Scott Duperron was visiting his family in Montreal over Christmas when his BlackBerry started going off. Before it hit the news — and the world’s attention – the Canadian Red Cross’s CIO already knew about the tsunami in Asia and was on his way back to headquarters in Ottawa.
The amount of attention
the tsunami received was unprecedented, as donations poured in from around the world. In Canada, the non-profit organization already had a system in place to manage this process, called The International Programs System (TIPS). TIPS was rolled out in 2003 to streamline and automate the way the Canadian Red Cross Society processes relief appeals, in Canada or around the world. Whether dealing with a disaster on the scale of the tsunami or providing ongoing humanitarian assistance, the administrative complexities associated with managing the appeals process are enormous.
There is a Red Cross in almost every nation on earth. Each national body has an international department that deals with the international federation in Geneva. When a crisis occurs, national bodies offer what help they can to the international federation. For example, if there are mudslides in Honduras and an entire village is wiped out, the Honduran Red Cross will quickly become overwhelmed, says Duperron. Aid to the country is co-ordinated through Geneva; Canada might offer to provide a portion of the aid, such as housing or transportation. The Canadian Red Cross then makes an appeal to the Canadian International Development Agency, a federal agency that provides assistance to developing countries. CIDA will provide whatever financial assistance it can; the rest of the money is raised by the Canadian Red Cross. This process is called an appeals.
“”You can imagine the logistical nightmare in terms of the workflow and paper involved,”” says Duperron. “”It’s a real area of pain for us, but as a taxpayer it’s a good thing because I also live here and pay taxes — I want the government to make sure that agencies like us are spending the money where they said they’re going to spend the money.””
In 2002, the Canadian Red Cross started looking for a partner to build a business tool that would help automate this process.
“”There’s lots of off-the-shelf document management products you can buy, no question, and that was always my first approach,”” he says. But because of the complexity of the solution, there was no generic product that met all of the organization’s needs.
TIPS was created by Qunara’s Application Development and Systems Integration Team, a division of Manitoba Telecom Services Inc., using Microsoft technology. Qunara was recently acquired by Allstream.
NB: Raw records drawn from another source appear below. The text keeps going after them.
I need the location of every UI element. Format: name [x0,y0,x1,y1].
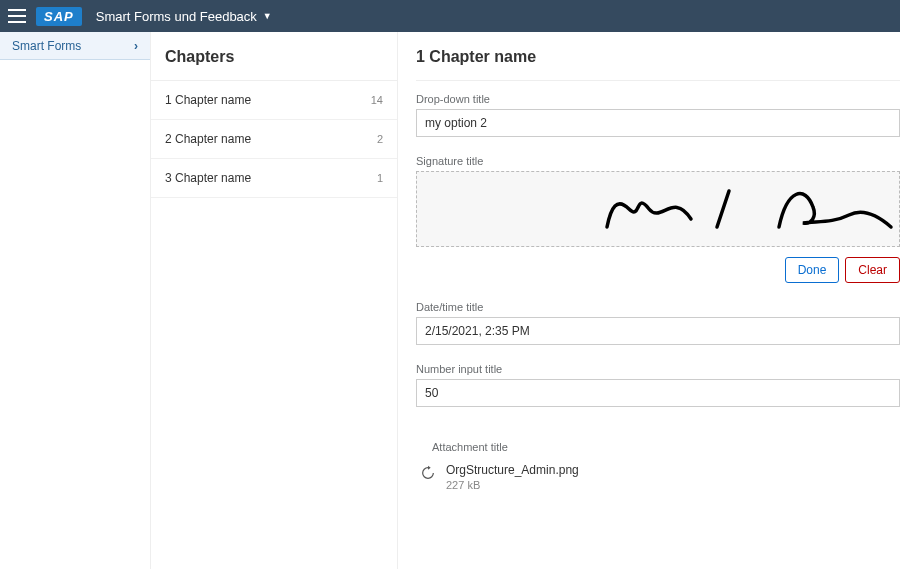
number-field: Number input title [416,363,900,407]
chapter-count: 14 [371,94,383,106]
chapter-label: 3 Chapter name [165,171,251,185]
number-input[interactable] [416,379,900,407]
done-button[interactable]: Done [785,257,840,283]
sap-logo: SAP [36,7,82,26]
breadcrumb[interactable]: Smart Forms › [0,32,150,60]
clear-button[interactable]: Clear [845,257,900,283]
menu-icon[interactable] [8,9,26,23]
refresh-icon [420,465,436,481]
chapter-label: 1 Chapter name [165,93,251,107]
datetime-label: Date/time title [416,301,900,313]
signature-pad[interactable] [416,171,900,247]
chapters-panel: Chapters 1 Chapter name 14 2 Chapter nam… [150,32,398,569]
breadcrumb-label: Smart Forms [12,39,81,53]
app-title-dropdown[interactable]: Smart Forms und Feedback ▼ [96,9,272,24]
chevron-down-icon: ▼ [263,11,272,21]
detail-title: 1 Chapter name [416,48,900,81]
left-column: Smart Forms › [0,32,150,569]
signature-drawing [599,179,899,239]
attachment-field: Attachment title OrgStructure_Admin.png … [416,441,900,491]
datetime-field: Date/time title [416,301,900,345]
chapter-row[interactable]: 3 Chapter name 1 [151,159,397,198]
dropdown-input[interactable] [416,109,900,137]
dropdown-label: Drop-down title [416,93,900,105]
signature-actions: Done Clear [416,257,900,283]
attachment-label: Attachment title [416,441,900,453]
chapter-row[interactable]: 1 Chapter name 14 [151,81,397,120]
chapter-count: 2 [377,133,383,145]
chapter-row[interactable]: 2 Chapter name 2 [151,120,397,159]
attachment-size: 227 kB [446,479,579,491]
signature-label: Signature title [416,155,900,167]
app-title-text: Smart Forms und Feedback [96,9,257,24]
signature-field: Signature title Done Clear [416,155,900,283]
chevron-right-icon: › [134,39,138,53]
detail-panel: 1 Chapter name Drop-down title Signature… [398,32,900,569]
chapter-label: 2 Chapter name [165,132,251,146]
top-header: SAP Smart Forms und Feedback ▼ [0,0,900,32]
attachment-filename: OrgStructure_Admin.png [446,463,579,477]
dropdown-field: Drop-down title [416,93,900,137]
attachment-item[interactable]: OrgStructure_Admin.png 227 kB [416,463,900,491]
datetime-input[interactable] [416,317,900,345]
number-label: Number input title [416,363,900,375]
chapter-count: 1 [377,172,383,184]
chapters-title: Chapters [151,32,397,81]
“”The options were open as to whether we were going to solve the problem with an off-the-shelf solution or whether it would need to be custom built,”” says Chris Figueredo, director of enterprise application solutions with Allstream, who worked with Duperron on the development of TIPS. “”The reason it went toward custom built was because the processes they have to go through when dealing with appeals were fairly complex … we didn’t feel an off-the-shelf tool would meet their needs.””
It came up with TIPS, which covers four areas: workflow, collaboration, document management, and tracking and reporting. “”It’s really to make the process more efficient and to expand their capabilities when dealing with a high volume,”” he says, “”which is timely with regards to the recent events in the world.”” It also makes submissions accessible to all team members, including senior management, at every stage of the process.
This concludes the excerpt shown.